The height CH of a right-angled triangle ABC halves the right angle C. Find the distance from

The height CH of a right-angled triangle ABC halves the right angle C. Find the distance from point C to line AB if the larger leg is 10 cm.

If the height of a right-angled triangle divides the right angle in the ratio of 2/1, then let the value of the angle ВСН = X0, then the value of the angle АСН = 2 * X0.

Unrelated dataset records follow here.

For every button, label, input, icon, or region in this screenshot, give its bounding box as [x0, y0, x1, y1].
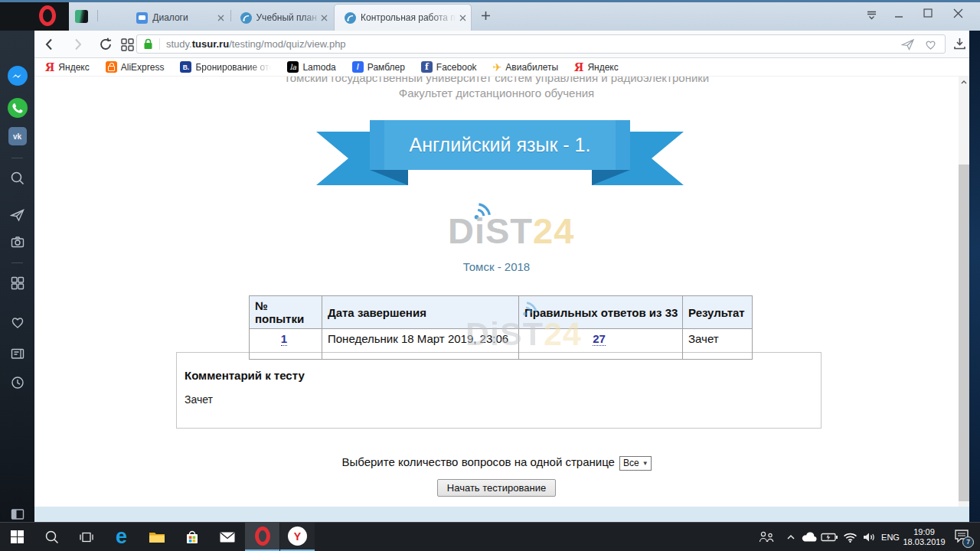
vertical-scrollbar[interactable] — [959, 77, 969, 507]
store-bag-icon — [185, 530, 200, 545]
close-tab-icon[interactable] — [459, 15, 466, 21]
bookmark-heart-icon[interactable] — [924, 38, 937, 51]
bookmarks-heart-icon[interactable] — [0, 315, 34, 330]
start-button[interactable] — [0, 523, 34, 551]
battery-icon[interactable] — [819, 523, 840, 551]
sidebar-divider — [11, 158, 23, 158]
people-tray-icon[interactable] — [753, 523, 779, 551]
microsoft-store-button[interactable] — [175, 523, 209, 551]
send-to-flow-icon[interactable] — [901, 38, 915, 51]
comment-box: Комментарий к тесту Зачет — [176, 352, 822, 429]
finished-date: Понедельник 18 Март 2019, 23:06 — [322, 329, 519, 360]
tab-label: Учебный план - Личный — [256, 12, 321, 23]
wifi-icon[interactable] — [841, 523, 859, 551]
windows-logo-icon — [11, 530, 24, 543]
tab-kontrolnaya-active[interactable]: Контрольная работа по д — [334, 4, 472, 31]
whatsapp-icon[interactable] — [0, 98, 34, 118]
onedrive-cloud-icon[interactable] — [799, 523, 819, 551]
lamoda-icon: la — [287, 61, 299, 73]
personal-news-icon[interactable] — [0, 346, 34, 361]
tab-uchebny-plan[interactable]: Учебный план - Личный — [233, 5, 332, 31]
bookmark-facebook[interactable]: fFacebook — [421, 61, 477, 73]
history-clock-icon[interactable] — [0, 375, 34, 390]
sidebar-divider — [11, 262, 23, 263]
new-tab-button[interactable] — [481, 11, 491, 21]
sidebar-setup-icon[interactable] — [0, 507, 34, 522]
faculty-name: Факультет дистанционного обучения — [34, 86, 959, 99]
dist24-logo: DiST24 — [448, 197, 624, 259]
mail-button[interactable] — [210, 523, 244, 551]
show-hidden-icons-chevron[interactable] — [784, 523, 798, 551]
speed-dial-sidebar-icon[interactable] — [0, 276, 34, 291]
bookmark-yandex[interactable]: ЯЯндекс — [45, 61, 90, 73]
url-separator — [159, 38, 160, 50]
bookmark-rambler[interactable]: /Рамблер — [352, 61, 405, 73]
opera-menu-button[interactable] — [0, 0, 69, 31]
my-flow-icon[interactable] — [0, 207, 34, 223]
opera-icon — [255, 527, 270, 546]
opera-taskbar-button[interactable] — [245, 523, 279, 551]
bookmark-aliexpress[interactable]: AliExpress — [106, 61, 165, 73]
close-tab-icon[interactable] — [321, 15, 328, 21]
close-window-button[interactable] — [953, 8, 963, 18]
tab-label: Диалоги — [152, 12, 188, 23]
start-test-row: Начать тестирование — [34, 479, 959, 497]
yandex-icon: Я — [45, 61, 54, 73]
bookmark-yandex-2[interactable]: ЯЯндекс — [574, 61, 619, 73]
address-bar[interactable]: study.tusur.ru/testing/mod/quiz/view.php — [136, 34, 946, 54]
secure-padlock-icon[interactable] — [143, 38, 153, 50]
aliexpress-icon — [106, 61, 117, 73]
yandex-browser-button[interactable]: Y — [280, 523, 315, 551]
speed-dial-icon[interactable] — [120, 37, 135, 52]
maximize-button[interactable] — [923, 8, 933, 18]
university-name: Томский государственный университет сист… — [34, 77, 959, 84]
scrollbar-thumb[interactable] — [959, 165, 969, 501]
desktop-edge — [969, 31, 980, 522]
task-view-button[interactable] — [69, 523, 103, 551]
clock-tray[interactable]: 19:0918.03.2019 — [902, 523, 946, 551]
search-icon[interactable] — [0, 171, 34, 186]
file-explorer-button[interactable] — [139, 523, 174, 551]
facebook-icon: f — [421, 61, 433, 73]
rambler-icon: / — [352, 61, 364, 73]
browser-toolbar: study.tusur.ru/testing/mod/quiz/view.php — [34, 31, 969, 58]
bookmarks-bar: ЯЯндекс AliExpress B.Бронирование отел l… — [34, 58, 969, 77]
bookmark-lamoda[interactable]: laLamoda — [287, 61, 335, 73]
bookmark-aviabilety[interactable]: ✈Авиабилеты — [493, 62, 558, 73]
download-icon[interactable] — [953, 37, 966, 51]
minimize-button[interactable] — [894, 10, 903, 19]
tab-menu-icon[interactable] — [865, 8, 878, 21]
tab-dialogi[interactable]: Диалоги — [100, 5, 229, 31]
language-indicator[interactable]: ENG — [879, 523, 902, 551]
col-finished: Дата завершения — [322, 296, 519, 329]
chat-icon — [136, 12, 148, 24]
close-tab-icon[interactable] — [217, 15, 224, 21]
booking-icon: B. — [180, 61, 191, 73]
start-test-button[interactable]: Начать тестирование — [437, 479, 556, 497]
opera-sidebar: vk — [0, 31, 34, 522]
messenger-icon[interactable] — [0, 66, 34, 86]
bookmark-booking[interactable]: B.Бронирование отел — [180, 61, 271, 73]
dist-favicon — [345, 12, 356, 24]
volume-icon[interactable] — [859, 523, 879, 551]
snapshot-camera-icon[interactable] — [0, 234, 34, 249]
page-footer-strip — [34, 507, 969, 522]
taskbar-search-button[interactable] — [34, 523, 69, 551]
table-row: 1 Понедельник 18 Март 2019, 23:06 27 Зач… — [250, 329, 753, 360]
questions-per-page-select[interactable]: Все▼ — [619, 456, 652, 471]
attempts-table: № попытки Дата завершения Правильных отв… — [249, 295, 753, 360]
tab-separator — [97, 10, 98, 21]
action-center-button[interactable]: 7 — [948, 523, 975, 551]
dist-favicon — [240, 12, 252, 24]
back-icon[interactable] — [42, 37, 57, 52]
edge-button[interactable]: e — [104, 523, 139, 551]
notification-count-badge: 7 — [962, 536, 974, 548]
pinned-tab[interactable] — [75, 10, 88, 23]
attempt-link[interactable]: 1 — [281, 332, 287, 346]
vk-icon[interactable]: vk — [0, 127, 34, 145]
city-year: Томск - 2018 — [34, 260, 959, 273]
scroll-up-arrow[interactable] — [959, 77, 969, 88]
reload-icon[interactable] — [98, 37, 113, 52]
correct-answers-link[interactable]: 27 — [593, 332, 606, 346]
forward-icon[interactable] — [70, 37, 85, 52]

Then the angle (ВСН + АСН) = 90.

(X + 2 * X) = 90.

3 * X = 90.

X = BCH = 30.

Angle ACH = 90 – 30 = 60.

In a right-angled triangle ACН, the angle СAН = (90 – 60) = 30, and then the leg CH, pressing against this angle is equal to half the length of the AC.

CH = AC / 2 = 10/2 = see.

If the height of a right-angled triangle divides the right angle in half, then triangle ABC is right-angled and isosceles, then the angle BCН = ACН = 45, and triangle ACН is also right-angled and isosceles.

Then 2 * CH ^ 2 = AC ^ 2.

CH ^ 2 = 100/2 = 50.

CH = 5 * √2 cm.

Answer: The height of the triangle is 5 cm or 5 * √2 cm.